The Pen team wrapped up week 44 with an ambivalent feeling about the global economy and the world of crypto and decentralized finance. Bringing you anecdotal analysis and assumptions wrapped up with sources and sayings from the financial markets, centralized and decentralized alike. Pegged with puns, week 44 offered top trending news on the FEDs' latest rate hike, local IT hack, META advances, and more adventures of bitcoin. Have a good read.


In early 2022, Meta (the parent company of FACEBOOK), announced that they were going full NFT across their various social media platforms. Enabling users/creators to make, show and sell “digital collectibles” on their social media platform Instagram. Back in September, META opened NFT sharing on Instagram AND Facebook to all their US users, where US users can connect their crypto wallets to Instagram as part of the app’s new digital collectible feature, which the tech giant had been testing since May. Fast forward to this week, Meta is bringing NFT minting AND trading to Instagram with an end-to-end toolkit for creators to make, show and sell “digital collectibles” for all. To begin with, Meta has opened up the feature to a select group of creators and will onboard more creators in the coming weeks. When will it be open for all, and what will that mean for the world of art, creative works, business, and celebs with an already large userbase and popularity advantage over the rest? Does this mean Meta will go full Web3, with their Metaverse (so far flopped initiative), NFT marketplace, and perhaps integrating blockchain on posts and instant messaging platforms? Time will tell.

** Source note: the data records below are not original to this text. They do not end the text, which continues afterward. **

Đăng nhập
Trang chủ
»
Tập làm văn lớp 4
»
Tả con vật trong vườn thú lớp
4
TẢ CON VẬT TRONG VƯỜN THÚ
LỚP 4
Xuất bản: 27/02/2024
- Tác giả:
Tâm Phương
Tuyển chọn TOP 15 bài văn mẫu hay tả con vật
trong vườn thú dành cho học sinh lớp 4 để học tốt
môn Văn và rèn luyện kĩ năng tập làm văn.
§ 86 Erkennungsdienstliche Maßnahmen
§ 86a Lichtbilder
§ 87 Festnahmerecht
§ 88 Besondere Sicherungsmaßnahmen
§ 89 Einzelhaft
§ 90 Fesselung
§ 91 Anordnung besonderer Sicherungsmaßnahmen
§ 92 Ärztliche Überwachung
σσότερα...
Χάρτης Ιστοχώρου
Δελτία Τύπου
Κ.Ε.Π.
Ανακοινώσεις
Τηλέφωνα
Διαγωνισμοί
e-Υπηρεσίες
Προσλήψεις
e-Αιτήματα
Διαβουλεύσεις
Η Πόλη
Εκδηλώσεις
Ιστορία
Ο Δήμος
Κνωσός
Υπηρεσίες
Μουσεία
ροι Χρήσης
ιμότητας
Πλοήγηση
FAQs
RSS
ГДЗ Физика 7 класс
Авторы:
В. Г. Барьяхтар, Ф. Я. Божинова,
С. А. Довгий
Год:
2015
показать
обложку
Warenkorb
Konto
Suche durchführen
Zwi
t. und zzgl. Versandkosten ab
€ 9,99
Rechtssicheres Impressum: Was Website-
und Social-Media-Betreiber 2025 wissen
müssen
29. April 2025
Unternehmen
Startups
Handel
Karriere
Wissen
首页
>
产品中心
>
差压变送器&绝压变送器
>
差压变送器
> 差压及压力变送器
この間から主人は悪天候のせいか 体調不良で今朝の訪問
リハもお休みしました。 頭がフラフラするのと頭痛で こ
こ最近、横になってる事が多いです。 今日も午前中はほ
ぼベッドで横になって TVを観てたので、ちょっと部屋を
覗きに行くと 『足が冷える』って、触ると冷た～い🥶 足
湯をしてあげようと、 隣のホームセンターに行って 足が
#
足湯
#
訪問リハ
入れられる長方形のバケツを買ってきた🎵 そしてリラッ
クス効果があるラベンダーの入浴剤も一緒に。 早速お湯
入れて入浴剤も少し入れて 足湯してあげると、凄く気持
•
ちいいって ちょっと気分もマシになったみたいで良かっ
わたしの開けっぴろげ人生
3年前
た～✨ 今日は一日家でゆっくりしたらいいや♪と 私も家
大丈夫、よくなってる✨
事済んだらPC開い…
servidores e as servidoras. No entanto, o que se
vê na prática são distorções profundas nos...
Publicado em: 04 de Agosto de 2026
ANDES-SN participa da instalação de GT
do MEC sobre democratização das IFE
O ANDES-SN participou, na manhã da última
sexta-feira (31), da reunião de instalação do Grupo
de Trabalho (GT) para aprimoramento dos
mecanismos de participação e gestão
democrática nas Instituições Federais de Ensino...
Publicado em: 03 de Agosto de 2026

Jamie Dimon, CEO of JPMorgan Chase, and one of The Pen team's favorite “celebs” engaging in the world of Web3 is back again. This time after various contradictory rhetoric against crypto, from one day, calling cryptocurrencies decentralized Ponzi schemes and in 2021 saying that bitcoin is worthless, to less than a year later stating that bitcoin has an interesting upside for investors to now making their first trade on a public blockchain, what’s seen by the community as a monumental step for DeFi. Despite the CEO’s various skeptical comments about the coin, crypto, and seasonal crashes, the chief’s tone is slightly softer on stablecoins. Stablecoins, are digital tokens pegged to some other asset for example a fiat currency, or government bonds, offering a fundamental role in crypto market liquidity, forming the framework of the majority trading and lending activity. With Jamie’s volatile comments (pun not intended) on the world of decentralized finance, to using Polygon blockchain to trade tokenized cash deposits, could it be that the bank's stance against crypto is a marketing tactic to flush the flow of users from one market to their future JPM coin?

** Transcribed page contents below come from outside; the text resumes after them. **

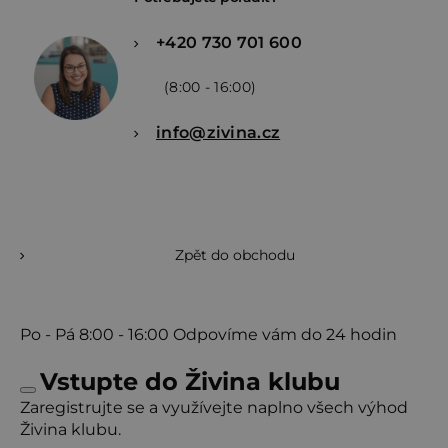
+420 730 701 600
(8:00 - 16:00)
info@zivina.cz
Zpět do obchodu
Po - Pá
8:00 - 16:00
Odpovíme vám do 24 hodin
Vstupte do Živina klubu
Zaregistrujte se a využívejte naplno všech výhod
Živina klubu.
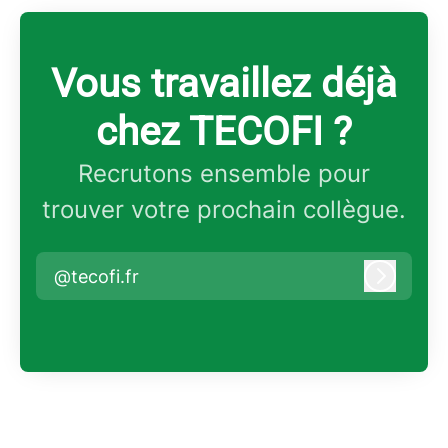
Vous travaillez déjà
chez TECOFI ?
Recrutons ensemble pour
trouver votre prochain collègue.
@tecofi.fr
Connex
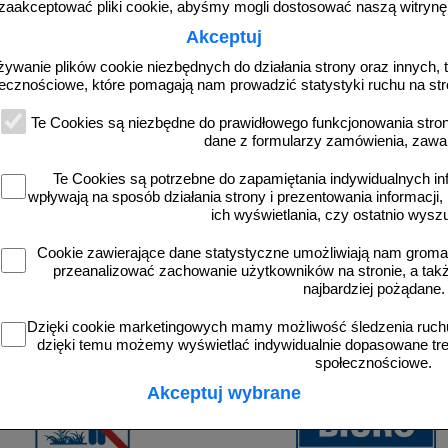
zaakceptować pliki cookie, abyśmy mogli dostosować naszą witrynę d
Akceptuj
żywanie plików cookie niezbędnych do działania strony oraz innych, t
ecznościowe, które pomagają nam prowadzić statystyki ruchu na str
Te Cookies są niezbędne do prawidłowego funkcjonowania strony
dane z formularzy zamówienia, zawa
Te Cookies są potrzebne do zapamiętania indywidualnych in
wpływają na sposób działania strony i prezentowania informacji, 
ich wyświetlania, czy ostatnio wysz
Cookie zawierające dane statystyczne umożliwiają nam grom
przeanalizować zachowanie użytkowników na stronie, a także 
najbardziej pożądane.
ych klientów. Pamiętaj, że kupując kilka produktów jednocześnie możesz oszczędzi
Dzięki cookie marketingowych mamy możliwość śledzenia ruchu
dzięki temu możemy wyświetlać indywidualnie dopasowane treś
społecznościowe.
Akceptuj wybrane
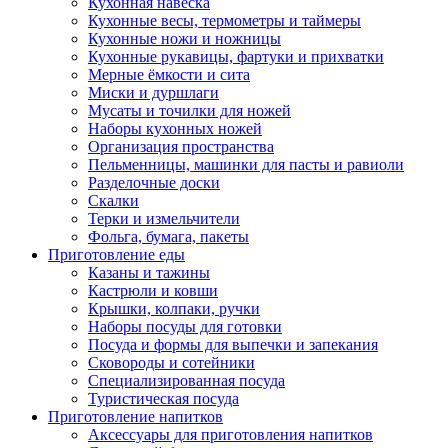
Кухонная навеска
Кухонные весы, термометры и таймеры
Кухонные ножи и ножницы
Кухонные рукавицы, фартуки и прихватки
Мерные ёмкости и сита
Миски и дуршлаги
Мусаты и точилки для ножей
Наборы кухонных ножей
Организация пространства
Пельменницы, машинки для пасты и равиоли
Разделочные доски
Скалки
Терки и измельчители
Фольга, бумага, пакеты
Приготовление еды
Казаны и тажины
Кастрюли и ковши
Крышки, колпаки, ручки
Наборы посуды для готовки
Посуда и формы для выпечки и запекания
Сковороды и сотейники
Специализированная посуда
Туристическая посуда
Приготовление напитков
Аксессуары для приготовления напитков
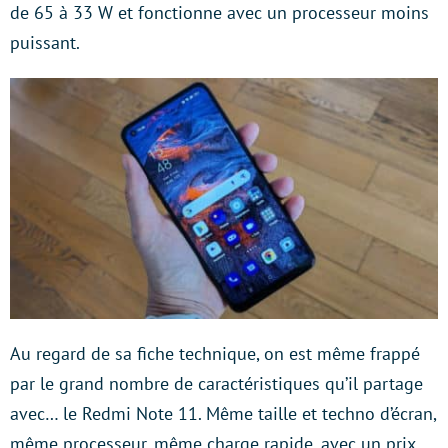
de 65 à 33 W et fonctionne avec un processeur moins
puissant.
Au regard de sa fiche technique, on est même frappé
par le grand nombre de caractéristiques qu’il partage
avec… le Redmi Note 11. Même taille et techno d’écran,
même processeur, même charge rapide, avec un prix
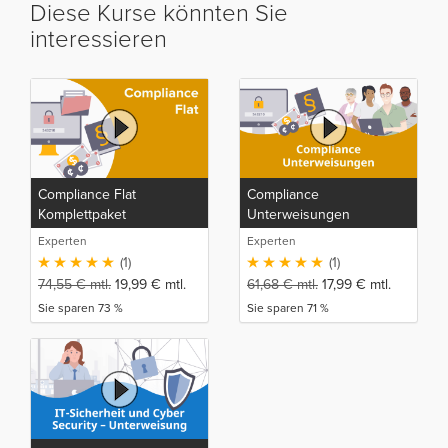
Diese Kurse könnten Sie
interessieren
Compliance Flat
Compliance
Komplettpaket
Unterweisungen
Experten
Experten
(1)
(1)
74,55
€
mtl.
19,99
€
mtl.
61,68
€
mtl.
17,99
€
mtl.
Sie sparen 73 %
Sie sparen 71 %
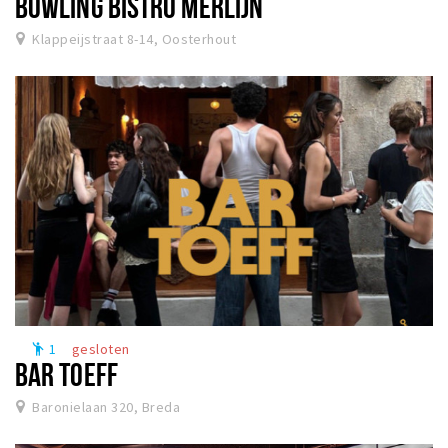
BOWLING BISTRO MERLIJN
Klappeijstraat 8-14, Oosterhout
1
gesloten
emoji_people
BAR TOEFF
Baronielaan 320, Breda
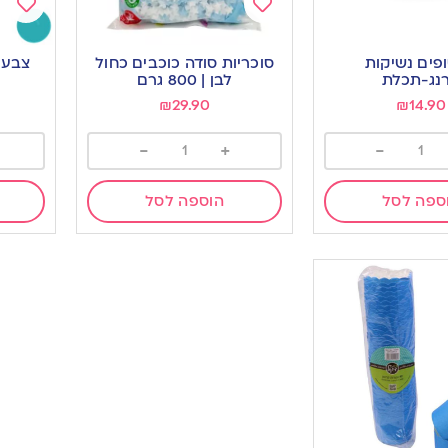
Add
Add
to
to
פים נשיקות
סוכריות סודה כוכבים כחול
צבע 
ishlist
wishlist
נג-תכלת
לבן | 800 גרם
₪
29.90
₪
14.90
-
+
-
ספה לסל
הוספה לסל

Binance, Coinbase, and FTX have been primal rivals in the CEXual world (CEX meaning centralized exchange). Competing to become the most active, preferred, and user-friendly platform for investors, traders, and institutional investors alike, the CEX platforms always thrives to outdo one another. First with coinbase partnering up with BlackRock to offer their institutional clients direct access to crypto, to FTX partnering with VISA to allow shoppers to spend their cryptocurrency and also having 25% of the largest hedge funds choosing coinbase for onboarding, to Binance investing $500m into twitter. The latter also has the most active venture fund investing $300m+ into companies this year which is 2x more than last year, looking to deploy north of $1BN in acquisitions and investing in new platform supporting startups and also a bank? Whatever the CEXual jealousy is about, whether to show who has the deeper pockets, bigger flex, larger DEX (sorry) ecosystems, it’s an ode to the progression of the decentralized finance space connecting with the centralized world of finance.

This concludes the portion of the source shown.